**PROBLEM TO WORK ON**
Return every record exactly. Omit nothing.

##### LISTED ENTRIES

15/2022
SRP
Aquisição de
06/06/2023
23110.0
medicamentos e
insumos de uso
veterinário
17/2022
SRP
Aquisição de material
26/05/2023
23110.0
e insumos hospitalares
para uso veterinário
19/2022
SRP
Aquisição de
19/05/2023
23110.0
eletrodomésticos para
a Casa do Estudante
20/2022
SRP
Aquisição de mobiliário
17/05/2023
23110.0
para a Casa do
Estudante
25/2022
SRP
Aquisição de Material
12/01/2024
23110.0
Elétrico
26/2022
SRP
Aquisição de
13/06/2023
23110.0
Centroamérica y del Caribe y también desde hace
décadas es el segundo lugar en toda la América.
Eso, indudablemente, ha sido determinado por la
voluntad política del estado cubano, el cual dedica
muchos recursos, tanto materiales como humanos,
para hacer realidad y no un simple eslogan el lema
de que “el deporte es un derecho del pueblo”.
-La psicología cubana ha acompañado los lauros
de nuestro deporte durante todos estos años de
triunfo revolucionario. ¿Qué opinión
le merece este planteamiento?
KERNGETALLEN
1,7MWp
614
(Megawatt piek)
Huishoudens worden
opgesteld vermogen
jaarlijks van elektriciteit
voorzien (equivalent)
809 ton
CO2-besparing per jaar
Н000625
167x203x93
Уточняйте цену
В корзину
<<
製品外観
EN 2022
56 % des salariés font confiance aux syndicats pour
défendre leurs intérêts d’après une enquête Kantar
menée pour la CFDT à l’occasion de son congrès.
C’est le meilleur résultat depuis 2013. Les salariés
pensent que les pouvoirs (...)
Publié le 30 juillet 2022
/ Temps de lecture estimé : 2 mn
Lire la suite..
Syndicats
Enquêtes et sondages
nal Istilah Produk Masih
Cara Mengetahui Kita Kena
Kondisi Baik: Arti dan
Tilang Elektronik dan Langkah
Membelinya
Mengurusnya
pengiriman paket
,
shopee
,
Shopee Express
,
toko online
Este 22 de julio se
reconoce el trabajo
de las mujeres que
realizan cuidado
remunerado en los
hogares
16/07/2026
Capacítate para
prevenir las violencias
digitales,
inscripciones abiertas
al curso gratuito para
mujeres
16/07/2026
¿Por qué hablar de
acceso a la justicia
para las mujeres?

##########

**EXERCISE RESULT**
15/2022
SRP
Aquisição de
06/06/2023
23110.0
medicamentos e
insumos de uso
veterinário
17/2022
SRP
Aquisição de material
26/05/2023
23110.0
e insumos hospitalares
para uso veterinário
19/2022
SRP
Aquisição de
19/05/2023
23110.0
eletrodomésticos para
a Casa do Estudante
20/2022
SRP
Aquisição de mobiliário
17/05/2023
23110.0
para a Casa do
Estudante
25/2022
SRP
Aquisição de Material
12/01/2024
23110.0
Elétrico
26/2022
SRP
Aquisição de
13/06/2023
23110.0
Centroamérica y del Caribe y también desde hace
décadas es el segundo lugar en toda la América.
Eso, indudablemente, ha sido determinado por la
voluntad política del estado cubano, el cual dedica
muchos recursos, tanto materiales como humanos,
para hacer realidad y no un simple eslogan el lema
de que “el deporte es un derecho del pueblo”.
-La psicología cubana ha acompañado los lauros
de nuestro deporte durante todos estos años de
triunfo revolucionario. ¿Qué opinión
le merece este planteamiento?
KERNGETALLEN
1,7MWp
614
(Megawatt piek)
Huishoudens worden
opgesteld vermogen
jaarlijks van elektriciteit
voorzien (equivalent)
809 ton
CO2-besparing per jaar
Н000625
167x203x93
Уточняйте цену
В корзину
<<
製品外観
EN 2022
56 % des salariés font confiance aux syndicats pour
défendre leurs intérêts d’après une enquête Kantar
menée pour la CFDT à l’occasion de son congrès.
C’est le meilleur résultat depuis 2013. Les salariés
pensent que les pouvoirs (...)
Publié le 30 juillet 2022
/ Temps de lecture estimé : 2 mn
Lire la suite..
Syndicats
Enquêtes et sondages
nal Istilah Produk Masih
Cara Mengetahui Kita Kena
Kondisi Baik: Arti dan
Tilang Elektronik dan Langkah
Membelinya
Mengurusnya
pengiriman paket
,
shopee
,
Shopee Express
,
toko online
Este 22 de julio se
reconoce el trabajo
de las mujeres que
realizan cuidado
remunerado en los
hogares
16/07/2026
Capacítate para
prevenir las violencias
digitales,
inscripciones abiertas
al curso gratuito para
mujeres
16/07/2026
¿Por qué hablar de
acceso a la justicia
para las mujeres?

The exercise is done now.